Improvements to NGEN / JIT

  • The NGEN throughput is improved
  • Modest improvements to JIT time & execution time of the JIT-ed code

Memory Leaks in WPF based applications – Blog Update

We discovered few other potential memory leaks that WPF based application can encounter so I wanted to update my original Finding Memory Leaks in WPF-based applications blog and the sample in that blog with more info on these potential leaks.

Please review the blog updates and use the suggested workarounds to avoid such leaks in your WPF application (or upgrade to the .Net 3.5 Sp1 release when it becomes available).

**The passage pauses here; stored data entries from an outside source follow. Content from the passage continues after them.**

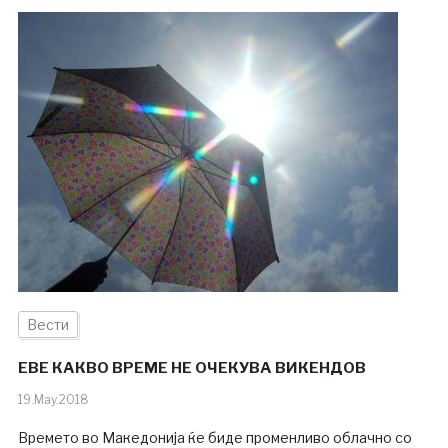
Вести
ЕВЕ КАКВО ВРЕМЕ НЕ ОЧЕКУВА ВИКЕНДОВ
19.May.2018
Времето во Македонија ќе биде променливо облачно со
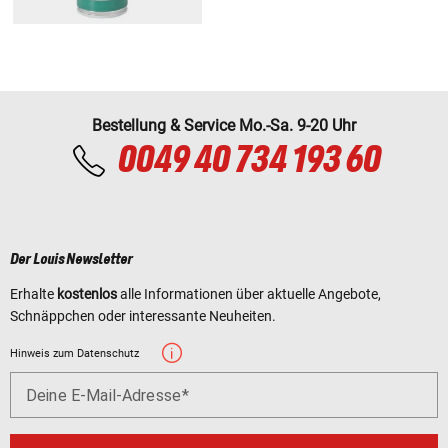
Bestellung & Service Mo.-Sa. 9-20 Uhr
0049 40 734 193 60
Der Louis Newsletter
Erhalte
kostenlos
alle Informationen über aktuelle Angebote,
Schnäppchen oder interessante Neuheiten.
Hinweis zum Datenschutz
Deine E-Mail-Adresse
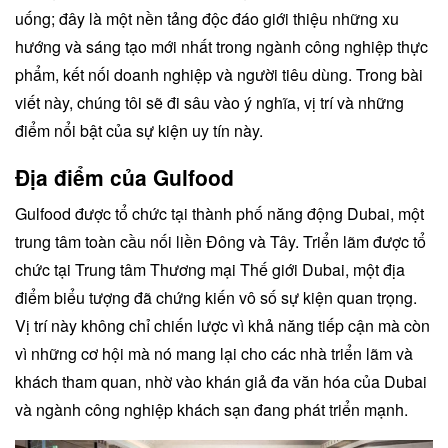
uống; đây là một nền tảng độc đáo giới thiệu những xu
hướng và sáng tạo mới nhất trong ngành công nghiệp thực
phẩm, kết nối doanh nghiệp và người tiêu dùng. Trong bài
viết này, chúng tôi sẽ đi sâu vào ý nghĩa, vị trí và những
điểm nổi bật của sự kiện uy tín này.
Địa điểm của Gulfood
Gulfood được tổ chức tại thành phố năng động Dubai, một
trung tâm toàn cầu nối liền Đông và Tây. Triển lãm được tổ
chức tại Trung tâm Thương mại Thế giới Dubai, một địa
điểm biểu tượng đã chứng kiến vô số sự kiện quan trọng.
Vị trí này không chỉ chiến lược vì khả năng tiếp cận mà còn
vì những cơ hội mà nó mang lại cho các nhà triển lãm và
khách tham quan, nhờ vào khán giả đa văn hóa của Dubai
và ngành công nghiệp khách sạn đang phát triển mạnh.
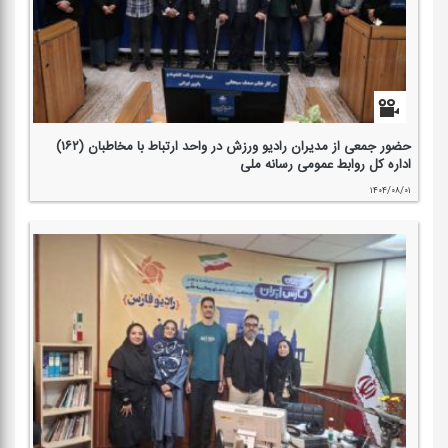
حضور جمعی از مدیران رادیو ورزش در واحد ارتباط با مخاطبان (۱۶۲)
اداره كل روابط عمومی رسانه ملی
۱۴۰۴/۰۸/۰۱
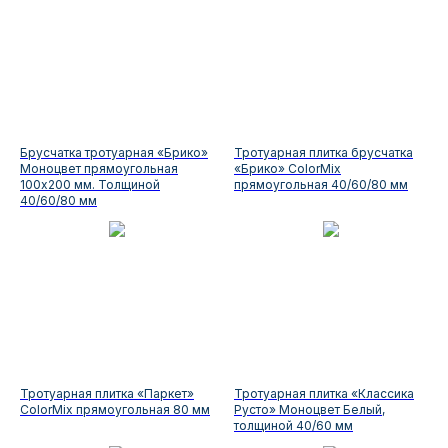
Брусчатка тротуарная «Брико»
Тротуарная плитка брусчатка
Моноцвет прямоугольная
«Брико» ColorMix
100х200 мм. Толщиной
прямоугольная 40/60/80 мм
40/60/80 мм
Тротуарная плитка «Паркет»
Тротуарная плитка «Классика
ColorMix прямоугольная 80 мм
Русто» Моноцвет Белый,
толщиной 40/60 мм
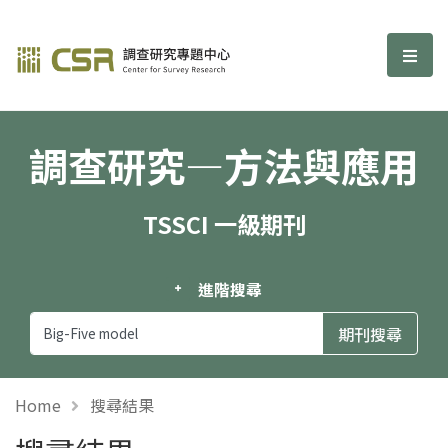
調查研究—方法與應用期刊
選單
調查研究—方法與應用
TSSCI 一級期刊
進階搜尋
Home
搜尋結果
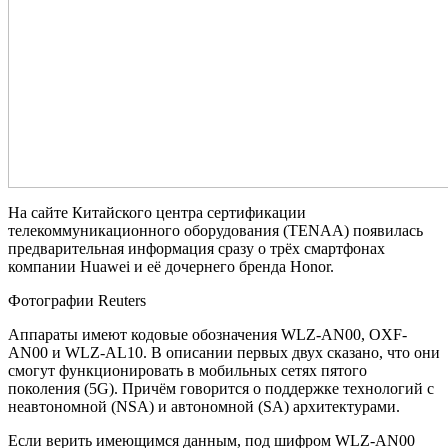
На сайте Китайского центра сертификации
телекоммуникационного оборудования (TENAA) появилась
предварительная информация сразу о трёх смартфонах
компании Huawei и её дочернего бренда Honor.
Фотографии Reuters
Аппараты имеют кодовые обозначения WLZ-AN00, OXF-
AN00 и WLZ-AL10. В описании первых двух сказано, что они
смогут функционировать в мобильных сетях пятого
поколения (5G). Причём говорится о поддержке технологий с
неавтономной (NSA) и автономной (SA) архитектурами.
Если верить имеющимся данным, под шифром WLZ-AN00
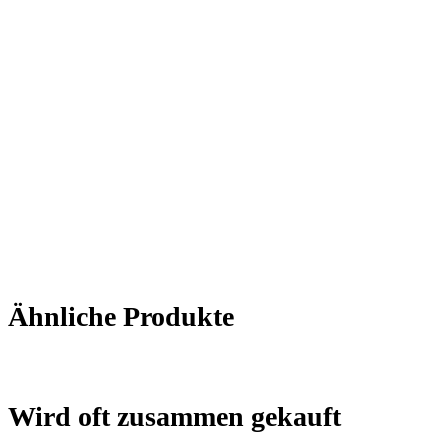
Ähnliche Produkte
Wird oft zusammen gekauft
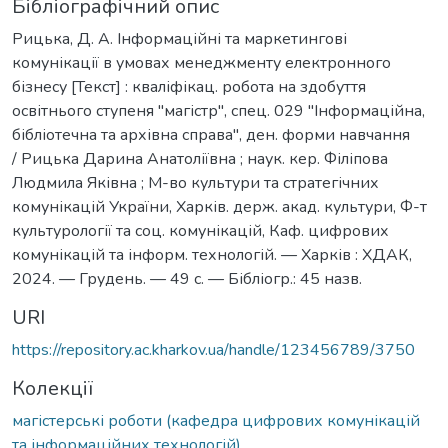
Бібліографічний опис
Рицька, Д. А. Інформаційні та маркетингові
комунікації в умовах менеджменту електронного
бізнесу [Текст] : кваліфікац. робота на здобуття
освітнього ступеня "магістр", спец. 029 "Інформаційна,
бібліотечна та архівна справа", ден. форми навчання
/ Рицька Дарина Анатоліївна ; наук. кер. Філіпова
Людмила Яківна ; М-во культури та стратегічних
комунікацій України, Харків. держ. акад. культури, Ф-т
культурології та соц. комунікацій, Каф. цифрових
комунікацій та інформ. технологій. — Харків : ХДАК,
2024. — Грудень. — 49 с. — Бібліогр.: 45 назв.
URI
https://repository.ac.kharkov.ua/handle/123456789/3750
Колекції
магістерські роботи (кафедра цифрових комунікацій
та інформаційних технологій)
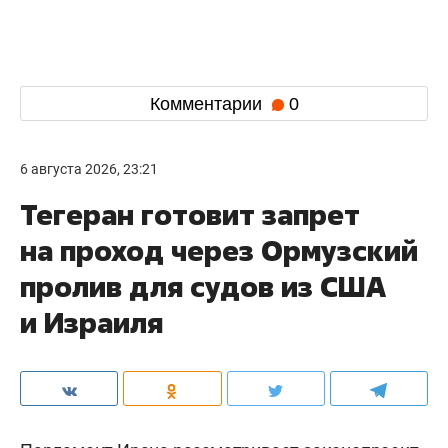
Комментарии
0
6 августа 2026, 23:21
Тегеран готовит запрет
на проход через Ормузский
пролив для судов из США
и Израиля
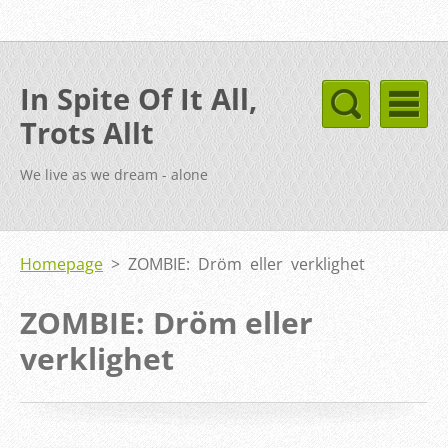
In Spite Of It All,
Trots Allt
We live as we dream - alone
Homepage
>
ZOMBIE: Dröm eller verklighet
ZOMBIE: Dröm eller
verklighet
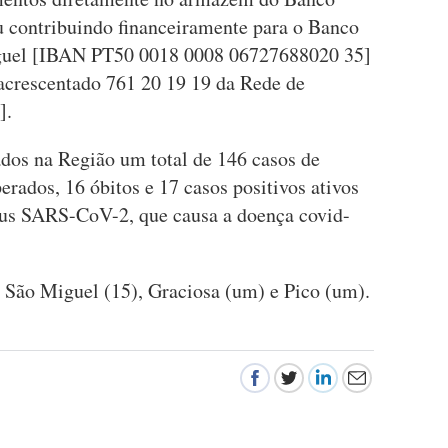
 contribuindo financeiramente para o Banco
guel [IBAN PT50 0018 0008 06727688020 35]
 acrescentado 761 20 19 19 da Rede de
].
dos na Região um total de 146 casos de
erados, 16 óbitos e 17 casos positivos ativos
rus SARS-CoV-2, que causa a doença covid-
e São Miguel (15), Graciosa (um) e Pico (um).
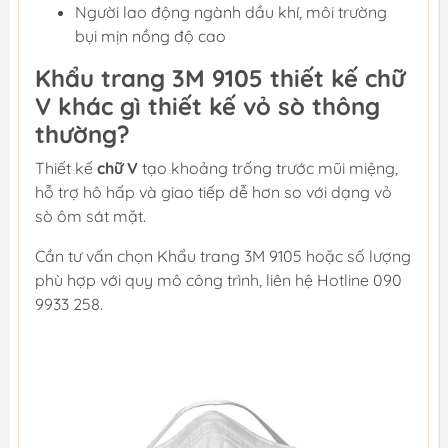
Người lao động ngành dầu khí, môi trường
bụi mịn nồng độ cao
Khẩu trang 3M 9105 thiết kế chữ
V khác gì thiết kế vỏ sò thông
thường?
Thiết kế
chữ V
tạo khoảng trống trước mũi miệng,
hỗ trợ hô hấp và giao tiếp dễ hơn so với dạng vỏ
sò ôm sát mặt.
Cần tư vấn chọn Khẩu trang 3M 9105 hoặc số lượng
phù hợp với quy mô công trình, liên hệ Hotline 090
9933 258.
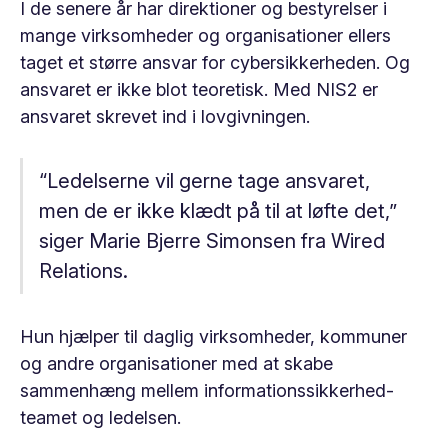
I de senere år har direktioner og bestyrelser i
mange virksomheder og organisationer ellers
taget et større ansvar for cybersikkerheden. Og
ansvaret er ikke blot teoretisk. Med NIS2 er
ansvaret skrevet ind i lovgivningen.
“Ledelserne vil gerne tage ansvaret,
men de er ikke klædt på til at løfte det,”
siger Marie Bjerre Simonsen fra Wired
Relations.
Hun hjælper til daglig virksomheder, kommuner
og andre organisationer med at skabe
sammenhæng mellem informationssikkerhed-
teamet og ledelsen.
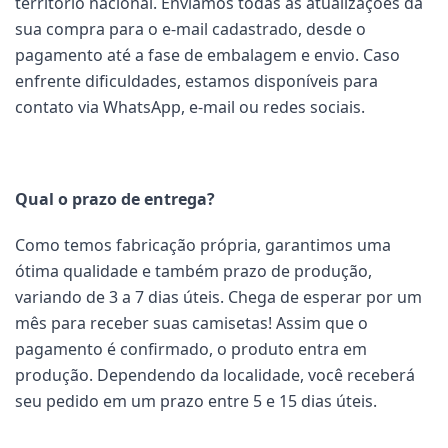
território nacional. Enviamos todas as atualizações da
sua compra para o e-mail cadastrado, desde o
pagamento até a fase de embalagem e envio. Caso
enfrente dificuldades, estamos disponíveis para
contato via WhatsApp, e-mail ou redes sociais.
Qual o prazo de entrega?
Como temos fabricação própria, garantimos uma
ótima qualidade e também prazo de produção,
variando de 3 a 7 dias úteis. Chega de esperar por um
mês para receber suas camisetas! Assim que o
pagamento é confirmado, o produto entra em
produção. Dependendo da localidade, você receberá
seu pedido em um prazo entre 5 e 15 dias úteis.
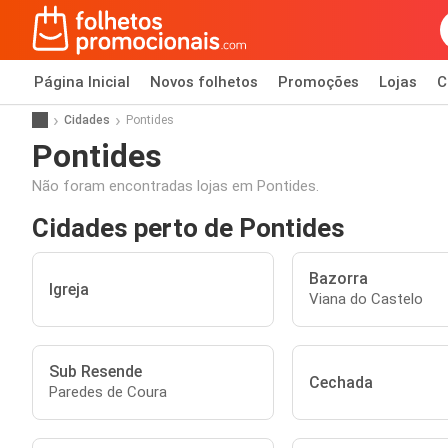
Página Inicial
Novos folhetos
Promoções
Lojas
C
Cidades
Pontides
Pontides
Não foram encontradas lojas em Pontides.
Cidades perto de Pontides
Bazorra
Igreja
Viana do Castelo
Sub Resende
Cechada
Paredes de Coura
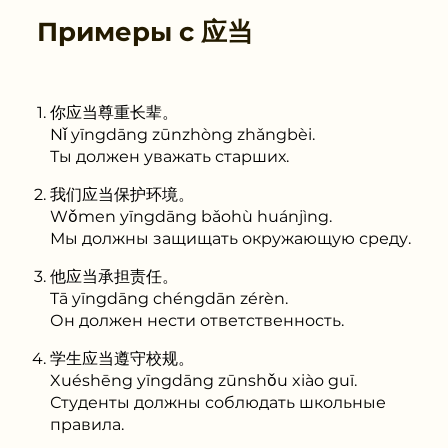
Примеры с
应当
你应当尊重长辈。
Nǐ yīngdāng zūnzhòng zhǎngbèi.
Ты должен уважать старших.
我们应当保护环境。
Wǒmen yīngdāng bǎohù huánjìng.
Мы должны защищать окружающую среду.
他应当承担责任。
Tā yīngdāng chéngdān zérèn.
Он должен нести ответственность.
学生应当遵守校规。
Xuéshēng yīngdāng zūnshǒu xiào guī.
Студенты должны соблюдать школьные
правила.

These potential memory leaks could happen if you use the Image control when:

a) You use BitmapImage as the Image source and do not release the BitmapImage. E.g:

static BitmapImage bi1 = new BitmapImage(new Uri("Bitmap1.bmp",UriKind.RelativeOrAbsolute));
m_Image1 = new Image();
m_Image1.Source = bi1; 
//bi1.Freeze() //if you do not Freeze, your app will leak memory MyStackPanel.Children.Add(m_Image1);

b) You assign multiple BitmapImage as the Image source and do not release all of the BitmapImage you used (similar to (a)). This one introduced in .Net 3.5 ). E.g.:

static BitmapImage bi1 = new BitmapImage(new Uri("Bitmap1.bmp",
UriKind.RelativeOrAbsolute));
static BitmapImage bi2 = new BitmapImage(new Uri("Bitmap2.bmp",
UriKind.RelativeOrAbsolute));
bi2.Freeze();
m_Image1 = new Image();
//bi1.Freeze() //even though you are really using bi2 for Image Source, you also need to Freeze bi1 it to avoid leak m_Image1.Source = bi1; // use un-frozen bitmap, which causes the leak m_Image1.Source = bi2; // use frozen bitmap MyStackPanel.Children.Add(m_Image1);

c) You use BitmapImage that was downloaded from the Web as the Image source. E.g. below will leak:

BitmapImage image = new BitmapImage();
image.BeginInit();
image.UriSource = new Uri(@"http://www.somesite.com/some_image.png", UriKind.RelativeOrAbsolute);
image.CacheOption = BitmapCacheOption.OnLoad;
image.CreateOptions = BitmapCreateOptions.None;
image.EndInit();                
m_Image1 = new Image();
m_Image1.Source = image;   
MyStackPanel.Children.Add(m_Image1);

See items (5), (6) and (7) in the blog for more detailed documentation, samples and workarounds.

Please note that these are fixed in the upcoming .Net 3.5 Sp1 release, so one potential workaround is to upgrade.